Of course, there are some legitimate personal educational goals included in these core values.  However, in packaging the rational judgment of the individual to pursue his own education with the social needs and the "greater public good" as equally important in the of shaping one’s life, the AAC&U sounds more like Kabbalah practitioners than an association concerned with the quality of education.

This could all be brushed off as subjectivist crud if it did not affect the goals of institutions of higher education and therefore, quite likely the mindset, or perhaps I should say mindlessness, of the students they churn out.
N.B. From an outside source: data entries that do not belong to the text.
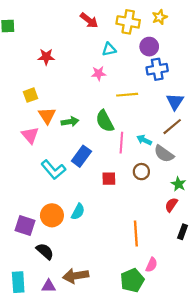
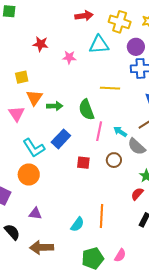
red arrow: (89, 20) -> (84, 16), turned -54
cyan triangle: (109, 49) -> (99, 45), size x1.5
pink star: (99, 73) -> (69, 57), moved
cyan semicircle: (78, 212) -> (77, 224), moved
orange circle: (52, 215) -> (29, 175), moved
black semicircle: (45, 251) -> (12, 232), moved
pink semicircle: (152, 265) -> (120, 255), moved
purple triangle: (49, 286) -> (35, 214), moved

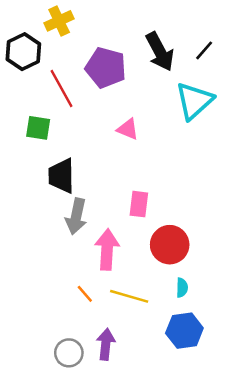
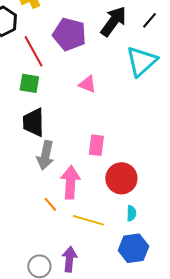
black arrow: (160, 52) -> (113, 21), turned -116
green square: (38, 128) -> (29, 83), moved
orange line: (85, 294) -> (50, 204), moved

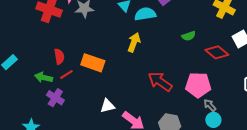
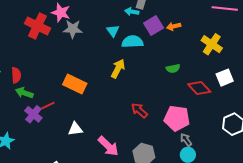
red semicircle: (59, 56) -> (16, 75), moved
red line: (66, 74) -> (48, 105), moved
red arrow: (160, 81) -> (139, 110), size x0.7
white triangle: (107, 106) -> (75, 129), moved

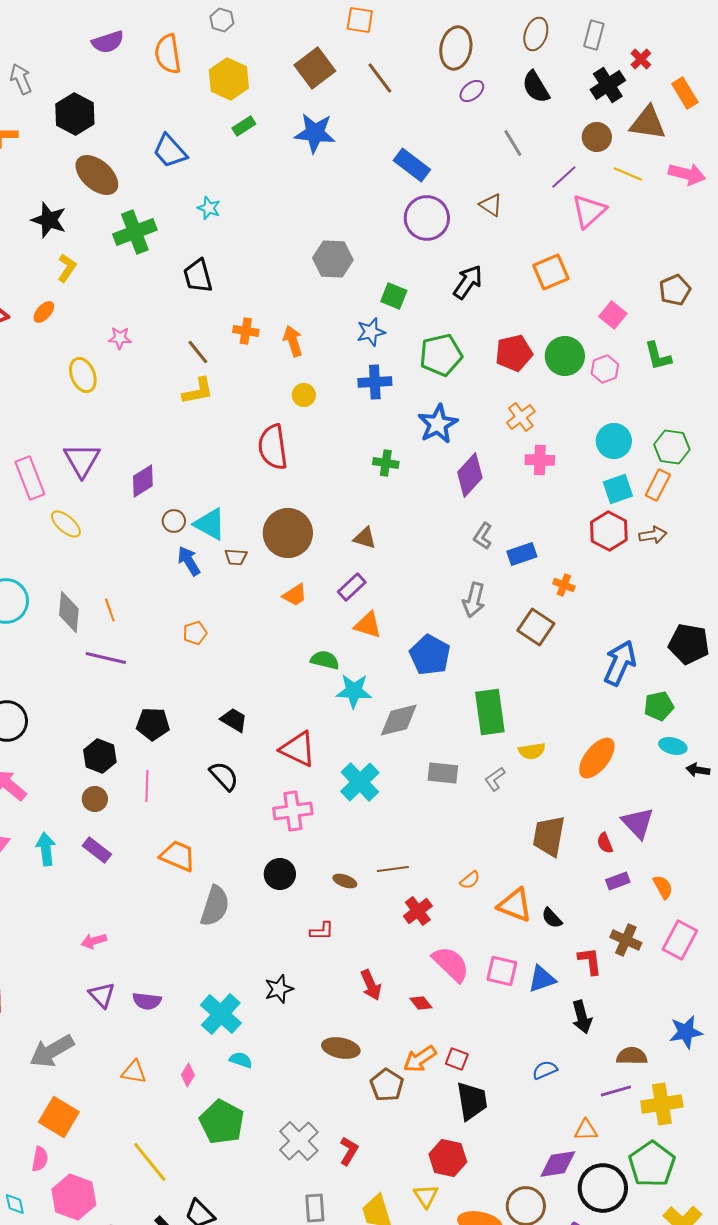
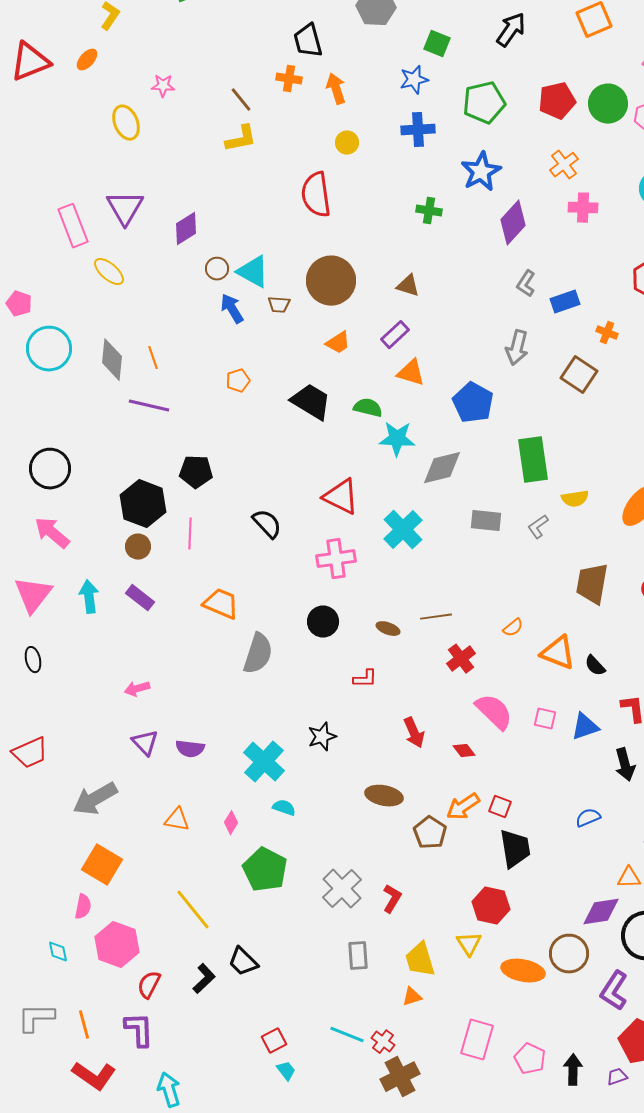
black trapezoid: (198, 276) -> (308, 41), moved
black trapezoid: (234, 720) -> (311, 402), moved, size x1.5
black hexagon: (100, 756) -> (143, 504), size x1.4
pink square: (502, 971) -> (545, 719), size x0.7

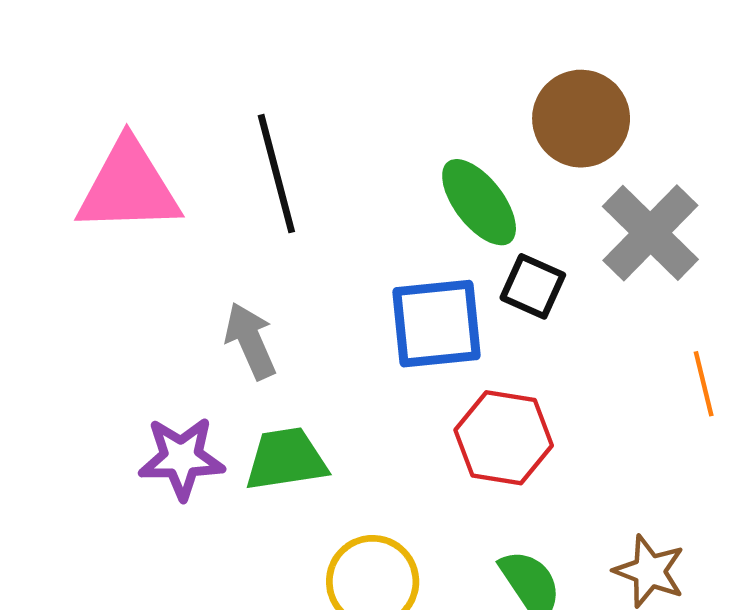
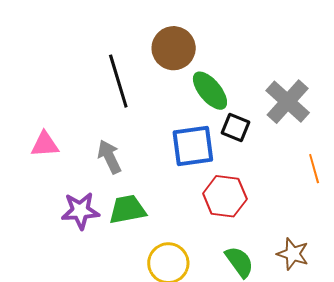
brown circle: (581, 119) -> (174, 48), moved
pink triangle: (128, 187) -> (45, 144), moved, size x0.6

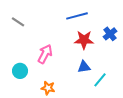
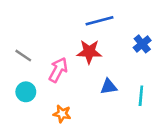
gray line: (18, 22) -> (23, 56), moved
red star: (84, 40) -> (89, 52), moved
cyan line: (100, 80) -> (141, 96), moved, turned -35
Finally, here is a screen shot of a very interesting slide I found from a power point presentation of one of the authors made regarding the usefulness of the HERI study.  In it she shows that among the Civic Engagement Outcomes: Educationally Purposeful Activities*, taking honors or advanced courses has the “largest negative predictor (for the outcome)” of social agency.   That alone really ought to tell us, let alone the educators, all we really need to know about the rest of their core commitments.

[*I had to do some research to find the right .pdf URL: http://www.planning.iupui.edu/721.html.  This slide is on page 4 of 5, left, center set.  While the author uses a generic name for the institution in the presentation, I have no reason to think that the information she presents in the multivariate analyses is not from the real data.]

[Update: 23 Jan 2010, corrected "advanced placement" to "honors and advanced courses" regarding slide from CIRP presentation. Update 27 Jan 2010, edited format.]

Comments

HaynesBE said…
Wow. Thank you for that research.
Lynne said…
"[T]olerance for ambiguity."

That phrase is the most telling of the AAC&U's philosophy of education.